= ACTIVITY =
Below is a listing; print exactly its lines from the one containing "Литовченко, М.С. Калиберда" down to the one containing "कोरोना के इस", both inclusive, with every picture left out.

= GIVEN DATA =
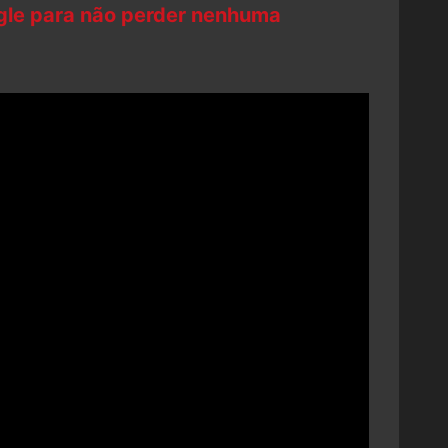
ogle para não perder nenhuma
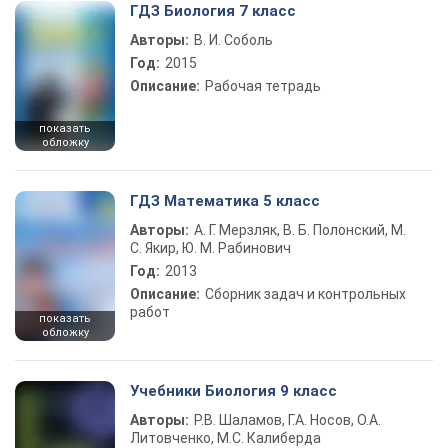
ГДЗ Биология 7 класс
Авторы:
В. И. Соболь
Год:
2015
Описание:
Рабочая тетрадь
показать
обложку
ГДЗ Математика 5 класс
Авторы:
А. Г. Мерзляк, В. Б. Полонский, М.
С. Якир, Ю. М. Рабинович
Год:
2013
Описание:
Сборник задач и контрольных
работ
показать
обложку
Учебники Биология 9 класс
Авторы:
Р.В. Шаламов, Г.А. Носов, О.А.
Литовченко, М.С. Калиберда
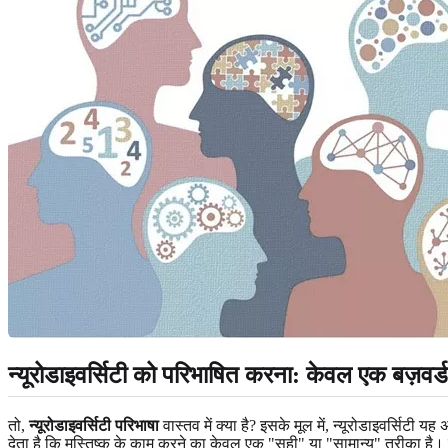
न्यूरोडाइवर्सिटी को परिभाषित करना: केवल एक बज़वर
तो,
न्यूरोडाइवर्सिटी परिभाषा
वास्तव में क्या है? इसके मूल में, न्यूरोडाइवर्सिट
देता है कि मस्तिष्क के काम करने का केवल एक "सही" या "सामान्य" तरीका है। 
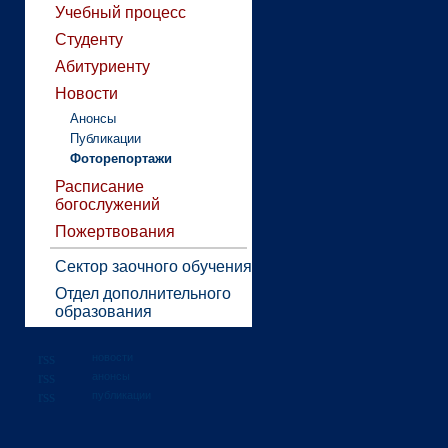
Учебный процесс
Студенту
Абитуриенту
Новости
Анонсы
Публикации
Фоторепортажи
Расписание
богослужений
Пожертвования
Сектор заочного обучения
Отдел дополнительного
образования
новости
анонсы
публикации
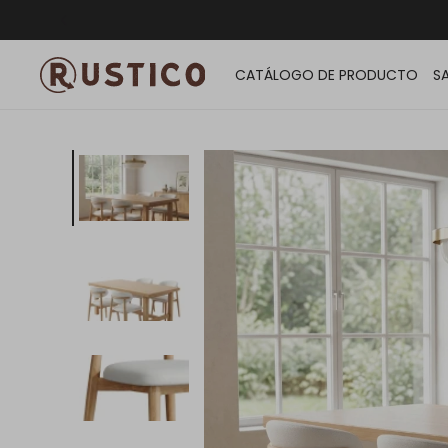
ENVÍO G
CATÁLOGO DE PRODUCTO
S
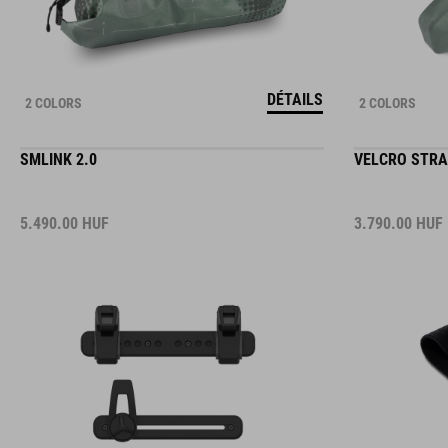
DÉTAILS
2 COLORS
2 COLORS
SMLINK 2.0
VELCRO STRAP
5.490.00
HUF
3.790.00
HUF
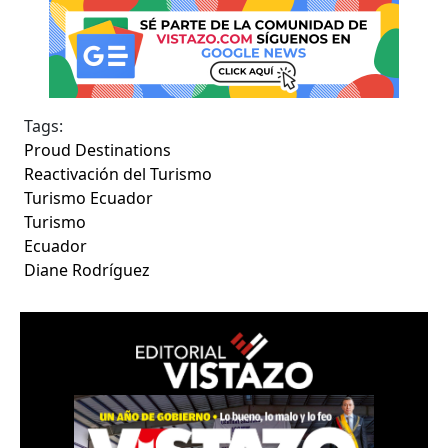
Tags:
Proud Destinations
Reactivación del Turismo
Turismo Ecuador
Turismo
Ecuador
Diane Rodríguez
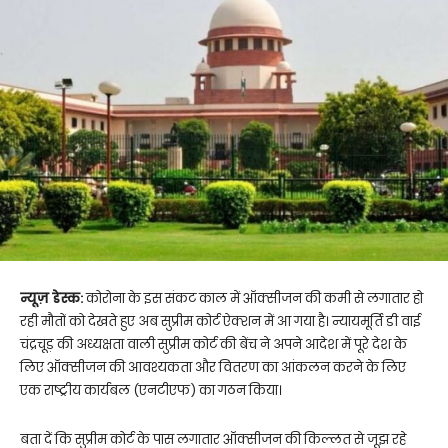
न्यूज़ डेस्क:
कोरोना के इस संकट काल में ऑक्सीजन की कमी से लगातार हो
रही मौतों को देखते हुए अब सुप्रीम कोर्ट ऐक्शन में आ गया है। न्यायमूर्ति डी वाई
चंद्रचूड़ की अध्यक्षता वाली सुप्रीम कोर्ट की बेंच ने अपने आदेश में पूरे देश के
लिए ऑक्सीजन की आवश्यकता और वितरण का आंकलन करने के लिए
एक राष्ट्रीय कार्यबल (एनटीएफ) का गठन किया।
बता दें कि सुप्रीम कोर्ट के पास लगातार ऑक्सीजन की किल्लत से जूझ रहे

= WRITTEN ANSWER =
Литовченко, М.С. Калиберда
न्यूरोडाइवर्सिटी को परिभाषित करना: केवल एक बज़वर
तो,
न्यूरोडाइवर्सिटी परिभाषा
वास्तव में क्या है? इसके मूल में, न्यूरोडाइवर्सिट
देता है कि मस्तिष्क के काम करने का केवल एक "सही" या "सामान्य" तरीका है। 
Учебный процесс
Студенту
Абитуриенту
Новости
Анонсы
Публикации
Фоторепортажи
Расписание
богослужений
Пожертвования
Сектор заочного обучения
Отдел дополнительного
образования
новости
анонсы
публикации
ENVÍO G
CATÁLOGO DE PRODUCTO
S
DÉTAILS
2 COLORS
2 COLORS
SMLINK 2.0
VELCRO STRAP
5.490.00
HUF
3.790.00
HUF
Tags:
Proud Destinations
Reactivación del Turismo
Turismo Ecuador
Turismo
Ecuador
Diane Rodríguez
न्यूज़ डेस्क:
कोरोना के इस संकट काल में ऑक्सीजन की कमी से लगातार हो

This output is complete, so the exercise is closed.